My question is this…I have a Tascam DP-02 multi-track recorder, a pair of KRK studio monitors, and a mixing board. Is it possible to get a good demo out of this equipment?

This is a valid question, and it’s one I get asked quite a bit. Chances are it’s a question you have asked, too. So let’s talk about it.

Essentially, we’re asking:

“What does it take to make good recordings?”

This was at the heart of what we looked at during 31 Days to Better Recordings.

Getting good recordings is a massive topic. As of today I’ve written 368 posts on the topic…and I feel like I’m just beginning to scratch the surface.

However, as complex as a question like this might be, the answer is still fairly simple. Last week I discussed this in an interview I did with Graham from (I actually did a BUNCH of interviews last week…more on that later.)

Graham and I talked about how good equipment is certainly essential to great recordings, but good technique trumps equipment every time.

This is not a new concept. This is something you’ve probably heard before (and it’s something we all need to hear regularly).
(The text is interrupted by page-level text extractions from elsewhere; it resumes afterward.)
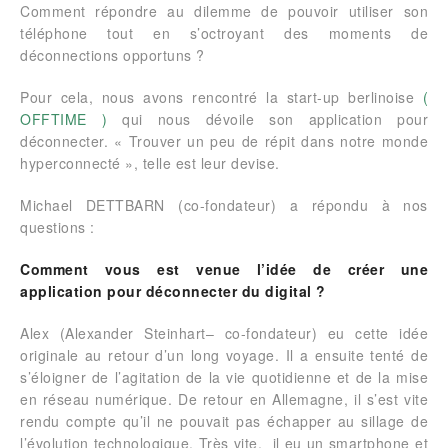
Comment répondre au dilemme de pouvoir utiliser son
téléphone tout en s’octroyant des moments de
déconnections opportuns ?
Pour cela, nous avons rencontré la start-up berlinoise
(
OFFTIME )
qui nous dévoile son application pour
déconnecter. « Trouver un peu de répit dans notre monde
hyperconnecté », telle est leur devise.
Michael DETTBARN (co-fondateur) a répondu à nos
questions :
Comment vous est venue l’idée de créer une
application pour déconnecter du digital ?
Alex (Alexander Steinhart– co-fondateur) eu cette idée
originale au retour d’un long voyage. Il a ensuite tenté de
s’éloigner de l’agitation de la vie quotidienne et de la mise
en réseau numérique. De retour en Allemagne, il s’est vite
rendu compte qu’il ne pouvait pas échapper au sillage de
l’évolution technologique. Très vite, il eu un smartphone et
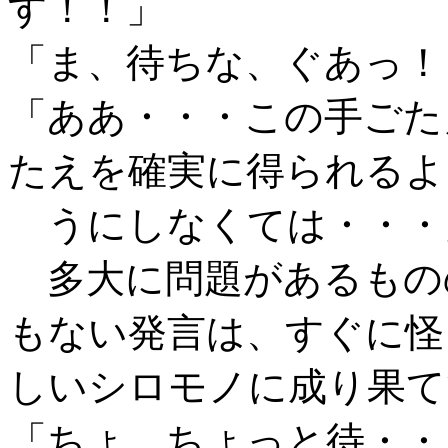
す！！」
「ま、待ちな、ぐあっ！
「ああ・・・この手ごた
たえを確実に得られるよ
うにしなくては・・・
多大に問題があるもの
もない発言は、すぐに怪
しいシロモノに成り果て
「ちょ、ちょっと待・・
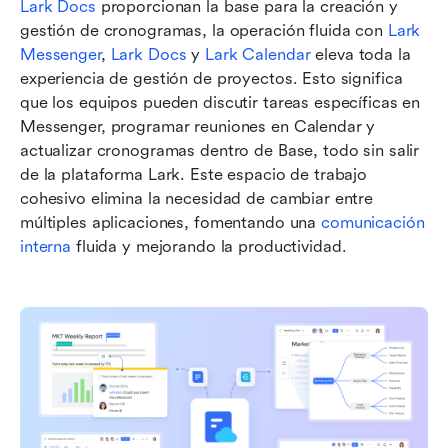
Lark Docs
 proporcionan la base para la creación y 
gestión de cronogramas, la operación fluida con 
Lark 
Messenger
, 
Lark Docs
 y 
Lark Calendar
 eleva toda la 
experiencia de gestión de proyectos. Esto significa 
que los equipos pueden discutir tareas específicas en 
Messenger, programar reuniones en Calendar y 
actualizar cronogramas dentro de Base, todo sin salir 
de la plataforma Lark. Este espacio de trabajo 
cohesivo elimina la necesidad de cambiar entre 
múltiples aplicaciones, fomentando una 
comunicación 
interna
 fluida y mejorando la productividad.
You could put the best engineer in the world behind a Tascam DP-02 and a pair of KRKs, and he would make an AMAZING-sounding record.

On the flip-side, you could put an absolute beginner in front of a huge SSL console in a multi-million-dollar facility, and he would probably produce something mediocre at best.
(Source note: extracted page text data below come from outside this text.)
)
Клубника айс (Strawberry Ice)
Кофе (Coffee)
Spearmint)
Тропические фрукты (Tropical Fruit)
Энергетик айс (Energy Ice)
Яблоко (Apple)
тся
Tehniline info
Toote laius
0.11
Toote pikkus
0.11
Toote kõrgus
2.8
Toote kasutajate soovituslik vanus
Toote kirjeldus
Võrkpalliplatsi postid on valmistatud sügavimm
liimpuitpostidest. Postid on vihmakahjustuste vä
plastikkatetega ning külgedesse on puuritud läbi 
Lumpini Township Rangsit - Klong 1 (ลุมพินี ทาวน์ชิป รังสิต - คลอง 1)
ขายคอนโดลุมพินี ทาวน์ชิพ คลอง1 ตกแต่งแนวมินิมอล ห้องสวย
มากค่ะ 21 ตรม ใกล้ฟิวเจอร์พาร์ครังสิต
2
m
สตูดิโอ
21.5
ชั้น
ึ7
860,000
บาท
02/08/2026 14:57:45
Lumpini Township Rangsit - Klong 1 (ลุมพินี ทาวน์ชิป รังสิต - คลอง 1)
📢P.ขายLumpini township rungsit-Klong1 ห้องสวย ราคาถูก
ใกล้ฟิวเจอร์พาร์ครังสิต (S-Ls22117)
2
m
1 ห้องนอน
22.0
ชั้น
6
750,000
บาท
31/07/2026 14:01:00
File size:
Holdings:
The key to making good recordings has very little to do with what equipment you’re using. What you DO with the gear makes all the difference.

Don’t get me wrong, there is a certain threshold of quality that your equipment needs to meet in order to have any hope of a decent recording. No one really expects you to make award-winning recordings using the built-in microphone on your laptop.
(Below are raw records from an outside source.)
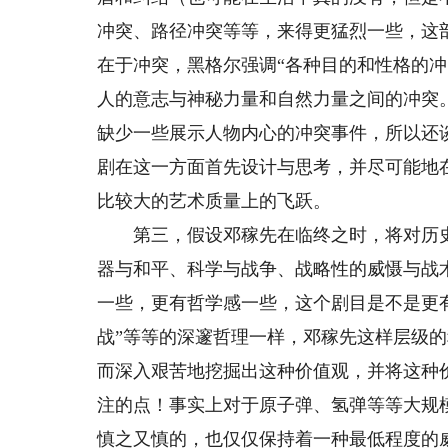
冲突、路径冲突等等，来得更猛烈一些，这
在于冲突，黑格尔强调“各种目的和性格的
人的意志与神秘力量和自然力量之间的冲突
缺少一些展示人物内心的冲突事件，所以还
剧在这一方面首先设计与思考，并尽可能地
比较大的艺术质量上的飞跃。
第三，假设邓稼先在临终之时，将对历史
器与和平、科学与战争、战略性的威慑与战
一些，更有哲学感一些，这个剧目是不是更有
战”等等的深邃哲理一样，邓稼先这样层级
而深入艰苦地挖掘出这种价值观，并将这种
注的点！事实上对于原子弹、氢弹等等大规
慎之又慎的，也仅仅保持着一种最低程度的威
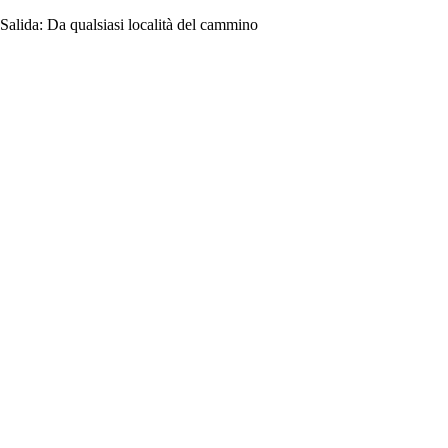
Salida:
Da qualsiasi località del cammino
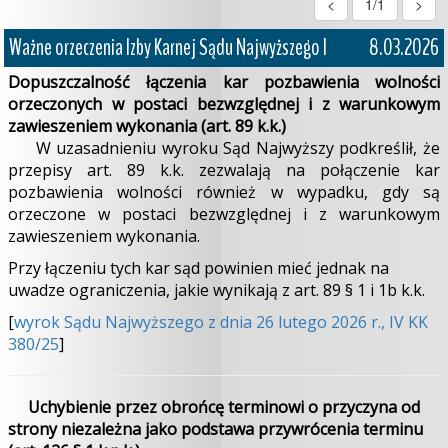
<
1/1
>
Ważne orzeczenia Izby Karnej Sądu Najwyższego I
8.03.2026
Dopuszczalność łączenia kar pozbawienia wolności
orzeczonych w postaci bezwzględnej i z warunkowym
zawieszeniem wykonania (art. 89 k.k.)
W uzasadnieniu wyroku Sąd Najwyższy podkreślił, że
przepisy art. 89 k.k. zezwalają na połączenie kar
pozbawienia wolności również w wypadku, gdy są
orzeczone w postaci bezwzględnej i z warunkowym
zawieszeniem wykonania.
Przy łączeniu tych kar sąd powinien mieć jednak na
uwadze ograniczenia, jakie wynikają z art. 89 § 1 i 1b k.k.
[
wyrok Sądu Najwyższego z dnia 26 lutego 2026 r., IV KK
380/25
]
Uchybienie przez obrońcę terminowi o przyczyna od
strony niezależna jako podstawa przywrócenia terminu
That being said, almost any recording equipment you buy today can produce great recordings. Tascam DP-02? Yep.

It has become more and more inexpensive to create great-sounding equipment that even a $100 piece of gear can sound pretty stinkin’ good.

So next time you blame your equipment for you crappy recordings, take a step back and ask yourself if there’s even a TINY chance that it’s you that needs to improve, not your gear.

[Photo by Ranch Records]

7 Responses to “What does it take to make good recordings? [Ask Joe]”

  1. Bouben

    That is it. And I like to be limited somehow so that I can learn more and experiment with my gear. Limits make me more creative.

  2. Bob Sorace

    You could give me the best canvas and brushes money could buy, and I would create a decent painting, you give Picasso some Crayola water colors and a crumpled up piece of paper and he will create a masterpiece.

  3. Otto

    One more thing Joe, I’m wondering, Do you think you need the best, or almost the best, equipment to become that best enginner in the world? Or all the experience you get, mixing in a not ideal room for instance, is valid to become that best enginner?

    • Joe Gilder

      You absolutely do NOT need the best equipment to become the best engineer in the world. However, when you combine AMAZING engineering skills AND amazing gear, you’ll get phenomenal results.

  4. Otto

    Hey Joe! Otto from Brazil here,
    That is so true, in my home studio I take time to buy new stuff or so… Not just because of your advice about this, but in the beginning I just didn’t have the money! So I was stuck with what I had in the time.. and I just had to do the best I could. When I had the money to buy, say a new preamp or even the midi keyboard, I already knew the process without the stuff and I could hear the difference putting the new gear immediatly. Same with my new monitors, I’ve been using them for six months now, and have made about 10 projects, and just now, after the time and the use, I feel like I really “know” the monitors.
    Love what you do here at HSC, keep it running Joe!
    Cheers! 😀

  5. Lukas

    Good one, Joe!
    More than often, peole get into this weird line of thinking, that they need to possess rather than achieve… Gear is important, no doubt, but you will only yield good results if you know your way. I heard many killer-sounding recordings which were done using budget equipment. No amount of shiny new toys is going to automagically make your recordings sound like a commercial release. I think upgrading our setup should always come with experience, not the other way around.